As real estate markets have become increasingly dependent on macroeconomic factors in recent years—such as interest rates, unemployment rates and global economic events—it’s important for buyers and sellers alike to watch for signs that the San Diego housing market may be headed for a crash/

lender mediated propertjes in San Diego
image: courtesy SDAR

Signs to Look for when predicting the next crash

  1. Rising Interest Rates: Low interest rates can trigger buyers to purchase homes, while rising interests rates make it more expensive to buy and slow down the market. The Federal Reserve has kept interest rates so low for so long.
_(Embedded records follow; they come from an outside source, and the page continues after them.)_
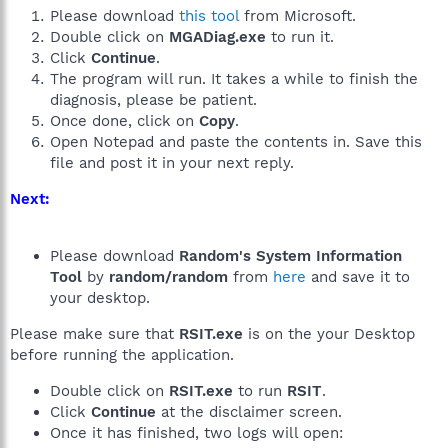
Please download
this tool
from Microsoft.
Double click on
MGADiag.exe
to run it.
Click
Continue
.
The program will run. It takes a while to finish the
diagnosis, please be patient.
Once done, click on
Copy
.
Open Notepad and paste the contents in. Save this
file and post it in your next reply.
Next:
Please download
Random's System Information
Tool
by
random/random
from
here
and save it to
your desktop.
Please make sure that
RSIT.exe
is on the your Desktop
before running the application.
Double click on
RSIT.exe
to run
RSIT
.
Click
Continue
at the disclaimer screen.
Once it has finished, two logs will open: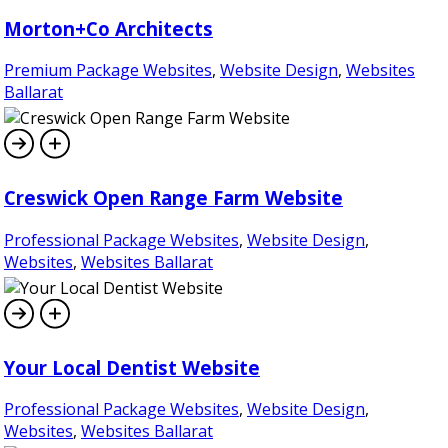
Morton+Co Architects
Premium Package Websites
,
Website Design
,
Websites
Ballarat
Creswick Open Range Farm Website
Professional Package Websites
,
Website Design
,
Websites
,
Websites Ballarat
Your Local Dentist Website
Professional Package Websites
,
Website Design
,
Websites
,
Websites Ballarat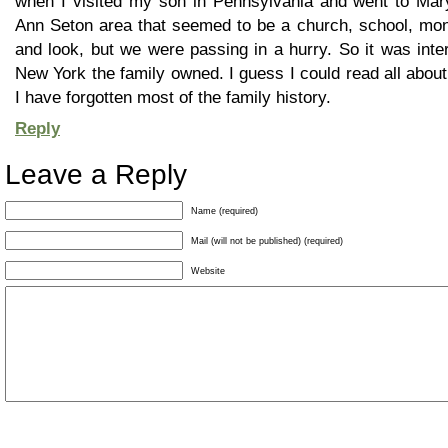
when I visited my son in Pennsylvania and went to Mary
Ann Seton area that seemed to be a church, school, mona
and look, but we were passing in a hurry. So it was inte
New York the family owned. I guess I could read all abou
I have forgotten most of the family history.
Reply
Leave a Reply
Name (required)
Mail (will not be published) (required)
Website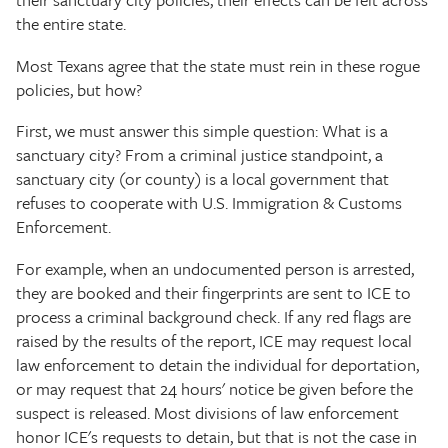
the entire state.
Most Texans agree that the state must rein in these rogue
policies, but how?
First, we must answer this simple question: What is a
sanctuary city? From a criminal justice standpoint, a
sanctuary city (or county) is a local government that
refuses to cooperate with U.S. Immigration & Customs
Enforcement.
For example, when an undocumented person is arrested,
they are booked and their fingerprints are sent to ICE to
process a criminal background check. If any red flags are
raised by the results of the report, ICE may request local
law enforcement to detain the individual for deportation,
or may request that 24 hours' notice be given before the
suspect is released. Most divisions of law enforcement
honor ICE's requests to detain, but that is not the case in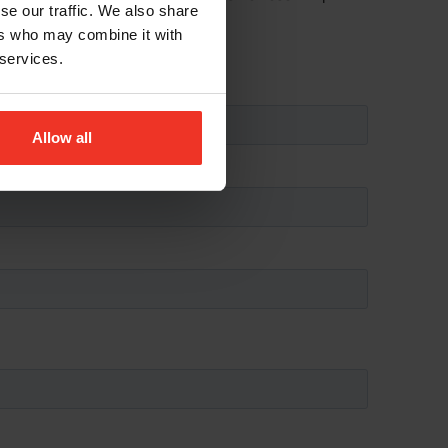
se our traffic. We also share
ers who may combine it with
 services.
Allow all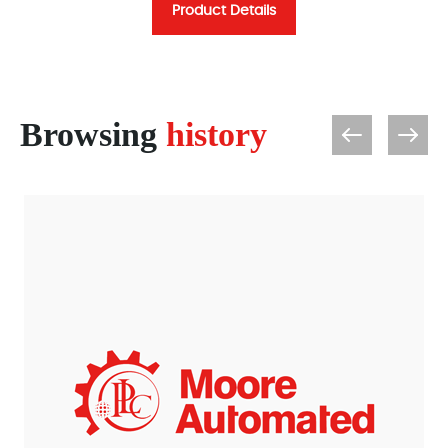
Product Details
Browsing
history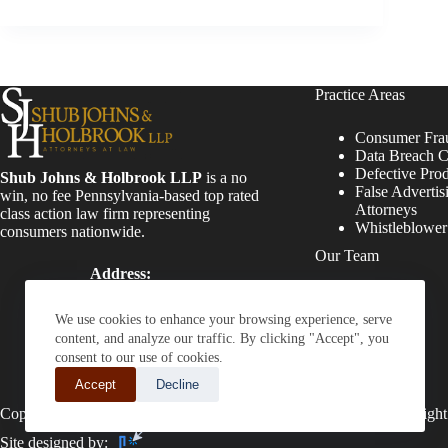
Practice Areas
Consumer Fra
Data Breach C
Defective Pro
Shub Johns & Holbrook LLP
is a no
False Advertis
win, no fee Pennsylvania-based top rated
Attorneys
class action law firm representing
Whistleblowe
consumers nationwide.
Our Team
Address:
Four Tower Bridge 200
Attorneys
Barr Harbor Drive, Suite
Staff
We use cookies to enhance your browsing experience, serve
400 Conshohocken, PA
content, and analyze our traffic. By clicking "Accept", you
19428
consent to our use of cookies.
Phone:
Accept
Decline
(610) 477-8380
Copyright © 2026 - Shub Johns & Holbrook LLP. Lawyers That Fight
Site designed by:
Few homeowners will want to sell their home only to take on a new mortgage with mortgage rates over 6%.

  2. Decrease in Home Prices: Noticeable downturns in home prices give economists cause for concern, as it may be a sign of overbuilding or other underlying problems in the real estate market.

  3. High Inventory Levels: A high number of homes listed for sale is an indication that demand is outstripping supply and could lead to a future housing market crash.

  4. Stagnant Growth: Markets that seem to stay level or don’t grow very quickly could be headed for trouble if pricing pressures continue and buyers aren’t able to take advantage of new mortgages and other incentives.

  5. Foreclosures Increase: High foreclosure numbers indicate distress in the economy and could push a falling housing market even lower as more inventory becomes available from lenders trying to recoup their losses from foreclosures.

San Diego current housing report

According to the California Association of Realtors,

  • One year changes in sales are down 17.8%
  • Median sales price is up 10.7%
  • The number of units for sales totals 1.13 million units. 
  • The housing supply in San Diego is 3.3 months, meaning it would take 3.3 months to sell everything.

The averages sales price of a detached home in San Diego was 1.267 million, an increase of 13.5% over 2022 values. 


Given these two contributing factors—inventory levels are low and housing prices are still increasing—it appears that the odds are against a housing market crash in San Diego in 2024.

Foreclosures and their impact

In San Diego, the number of foreclosures are low right now and unlikely to cause a drop in home prices in 2023. 

However, it’s important to note that adjustments in the economy can quickly change the foreclosure rate, and if that happens, home prices could start dropping significantly.

It’s also important to bear in mind that what we saw during the great recession of 2008-2009 is different from what we expect for 2024 and beyond.

During the great recession, foreclosures peaked in San Diego with about 11% of all mortgaged properties recorded as being delinquent or foreclosed upon.

As it so happens this was a great time for investors to pick up property. 

So far in 2021, fewer than 0.5% of all mortgaged properties were recorded as being 90-days late or worse, which is far below the normal rates before COVID-19 hit. 

This lower foreclosure rate means it isn’t likely to have a significant impact on home prices this year—but that could change if job losses start occurring or interest rates increase significantly.

According to experts at The Wall Street Journal, there are a few things that could indicate a housing market crash: an influx of new homebuilding permits as developers try to capitalize on high demand; an excess of homes sitting on the market without buyers; and uncontrolled inflation driving up more than just housing prices. 

All these factors combined can make it difficult for potential buyers to get into the market and eventually lead to an overall decline in home values.

Final Take-aways about the Market

It’s hard to make any predictions about the future of the San Diego housing market, but it’s clear that there are a few signs that should be monitored. 

Low inventory and high demand, coupled have been pushing up housing prices for the last couple of years and that trend may continue if it is not offset by a sudden increase in foreclosures.

Additionally, since the Great Recession it is clear that there are certain conditions that when combined can result in a housing market crash, so it is important to watch out for those signs. 

Ultimately, all we can do is take a look at the data and watch out for the signs, but only time will tell whether the San Diego housing market will crash in 2024 or not.